─── THE INPUT
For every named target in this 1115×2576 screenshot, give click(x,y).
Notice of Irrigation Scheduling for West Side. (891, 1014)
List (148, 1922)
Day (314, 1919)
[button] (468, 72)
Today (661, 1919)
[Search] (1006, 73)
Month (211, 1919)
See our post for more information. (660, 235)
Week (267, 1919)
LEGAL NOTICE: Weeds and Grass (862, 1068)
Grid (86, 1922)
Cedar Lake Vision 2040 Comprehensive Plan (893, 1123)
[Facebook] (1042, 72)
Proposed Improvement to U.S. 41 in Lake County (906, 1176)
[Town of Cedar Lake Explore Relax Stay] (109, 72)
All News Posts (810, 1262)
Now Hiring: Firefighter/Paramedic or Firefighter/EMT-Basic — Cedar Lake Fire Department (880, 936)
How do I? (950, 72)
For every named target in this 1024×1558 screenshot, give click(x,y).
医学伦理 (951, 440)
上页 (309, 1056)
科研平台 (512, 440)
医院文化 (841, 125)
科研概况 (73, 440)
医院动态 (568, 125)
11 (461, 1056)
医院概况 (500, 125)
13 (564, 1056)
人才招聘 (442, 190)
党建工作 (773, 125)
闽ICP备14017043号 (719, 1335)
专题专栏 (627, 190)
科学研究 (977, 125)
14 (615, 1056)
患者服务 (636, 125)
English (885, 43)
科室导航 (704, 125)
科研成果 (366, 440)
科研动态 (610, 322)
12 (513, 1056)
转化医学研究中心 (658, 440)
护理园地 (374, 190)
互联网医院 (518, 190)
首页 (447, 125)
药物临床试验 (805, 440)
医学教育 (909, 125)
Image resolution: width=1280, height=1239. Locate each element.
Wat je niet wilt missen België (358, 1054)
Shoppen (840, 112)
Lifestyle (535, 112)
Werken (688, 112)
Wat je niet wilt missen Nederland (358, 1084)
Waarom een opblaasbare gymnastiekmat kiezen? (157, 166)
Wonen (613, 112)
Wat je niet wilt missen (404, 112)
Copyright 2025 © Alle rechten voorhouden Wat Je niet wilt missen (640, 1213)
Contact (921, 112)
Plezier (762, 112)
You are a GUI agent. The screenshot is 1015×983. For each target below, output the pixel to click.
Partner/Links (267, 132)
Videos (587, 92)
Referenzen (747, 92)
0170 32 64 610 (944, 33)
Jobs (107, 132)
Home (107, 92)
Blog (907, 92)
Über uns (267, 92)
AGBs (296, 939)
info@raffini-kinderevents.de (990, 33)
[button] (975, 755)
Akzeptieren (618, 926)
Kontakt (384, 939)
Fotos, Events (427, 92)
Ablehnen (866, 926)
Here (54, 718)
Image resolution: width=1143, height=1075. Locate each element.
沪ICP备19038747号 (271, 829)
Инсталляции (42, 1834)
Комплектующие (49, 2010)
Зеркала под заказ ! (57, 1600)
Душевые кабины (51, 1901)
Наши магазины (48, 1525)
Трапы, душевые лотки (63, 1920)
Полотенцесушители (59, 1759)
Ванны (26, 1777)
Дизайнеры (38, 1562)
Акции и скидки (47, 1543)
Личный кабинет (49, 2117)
──────
REQUIREMENT:
All that belongs in the answer is an exact copy of the lines from the start of the records above through the line with "[Facebook] (1042, 72)".

ANSWER TO THIS PROBLEM:
For every named target in this 1115×2576 screenshot, give click(x,y).
Notice of Irrigation Scheduling for West Side. (891, 1014)
List (148, 1922)
Day (314, 1919)
[button] (468, 72)
Today (661, 1919)
[Search] (1006, 73)
Month (211, 1919)
See our post for more information. (660, 235)
Week (267, 1919)
LEGAL NOTICE: Weeds and Grass (862, 1068)
Grid (86, 1922)
Cedar Lake Vision 2040 Comprehensive Plan (893, 1123)
[Facebook] (1042, 72)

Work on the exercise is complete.